Univariate vs. Bivariate Analysis

  • Univariate Description:
    • An individual fact about a specific group.
    • Example: "190 MPs are women."
    • Full name: univariate descriptive sample statistics.
      • Univariate: one variable.
      • Descriptive: doesn't infer about the population.
      • Sample: based on an observed group
    • Simply states a fact without context or interpretation.
  • Bivariate Analysis:
    • Examines the relationship between two variables.
    • Explores whether variation in one variable coincides with variation in another.
    • Example: Student Union satisfaction scores in London compared to the rest of the UK.
      • London students' union scores are, on average, four points lower than the UK average.
      • Suggests location might relate to lower satisfaction, but the nature of the relationship is unknown.
  • The trick for a good data analyst is to make their findings insightful and impactful.
  • Presenting data clearly makes descriptive statistics a powerful argument against injustice.

Correlation

  • Correlation measures the association between two variables.
  • It indicates the direction (positive or negative) and strength of the association.
  • Correlation coefficient (r) is used to measure correlation.
    • r ranges from -1 to 1.
      • 0: No association.
      • -1: Perfect negative correlation.
      • 1: Perfect positive correlation.
  • Scatter plots visually represent correlation by plotting one variable on each axis.
  • A line of best fit can illustrate the strength and direction of a correlation.
    • The steepness of the line show the strength of the correlation.
    • The direction indicates whether the correlation is positive or negative.

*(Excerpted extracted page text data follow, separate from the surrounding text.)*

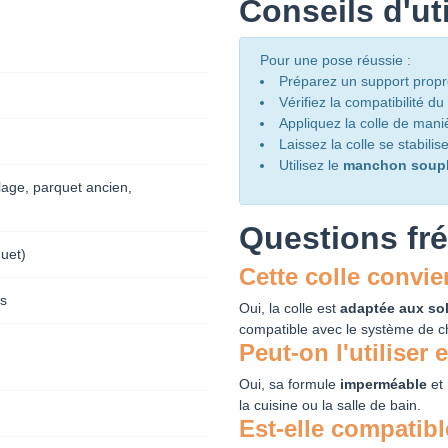
Conseils d'uti
Pour une pose réussie :
Préparez un support propre
Vérifiez la compatibilité d
Appliquez la colle de mani
Laissez la colle se stabili
Utilisez le
manchon soup
lage, parquet ancien,
Questions fr
quet)
Cette colle convie
s
Oui, la colle est
adaptée aux so
compatible avec le système de c
Peut-on l'utiliser 
Oui, sa formule
imperméable
et 
la cuisine ou la salle de bain.
Est-elle compatibl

Important Considerations Regarding Correlation:

  • Correlation does not equal causation.
  • Just because two variables are correlated does not mean that one causes the other.
  • Third Variable Problem:
    • A third, unmeasured variable might be influencing both variables.
    • Example: Correlation between number of cats and mice in a street may be impacted by a third varibale: new location of cheese shop nearby.
  • Direction of Causality Problem:
    • Correlation does not indicate which variable causes the change in the other.
    • Example: It's assumed cats are eating mice. But what if mutated mice compete with cats which deters them from being in the area?
  • Human input and knowledge of the world are crucial when interpreting correlations.

Proving Causality

  • To prove that one thing causes another, you need to establish:
    • Statistical association or correlation.
    • Temporal precedence: the cause must precede the effect.
    • Ruling out alternative explanations: if you can't reject alternative explanations, you can't demonstrate causality.
  • Correlation doesn't imply cause and effect.

Significance Testing

  • Significance testing determines the accuracy of inferring sample results to the wider population.
  • Example: If 75% of 2,000 students surveyed indicate a 64% satisfaction rate, how confident can we be that this figure represents all 2,000 students?
  • It assesses the confidence level in generalizing findings to the population.
  • A significance level is used, commonly 95% in social research.
    • 95% confidence level means a 5% risk of being wrong.
  • The goal of significance testing is to give more credibility to your argument.

Hypotheses

  • Experimental Hypothesis (H1): The initial hypothesis or hunch (e.g., a student union score is lower than the average for London).
  • Null Hypothesis: States that there is no effect or relationship between the variables.
    • Statistical tests aim to disprove the null hypothesis.
    • Example: The null hypothesis would be that a student union does not score lower than the average for London.
  • Analysis determines the likelihood of observing the collected data if the null hypothesis were true.
  • A confidence level of 95% is typically required to reject the null hypothesis.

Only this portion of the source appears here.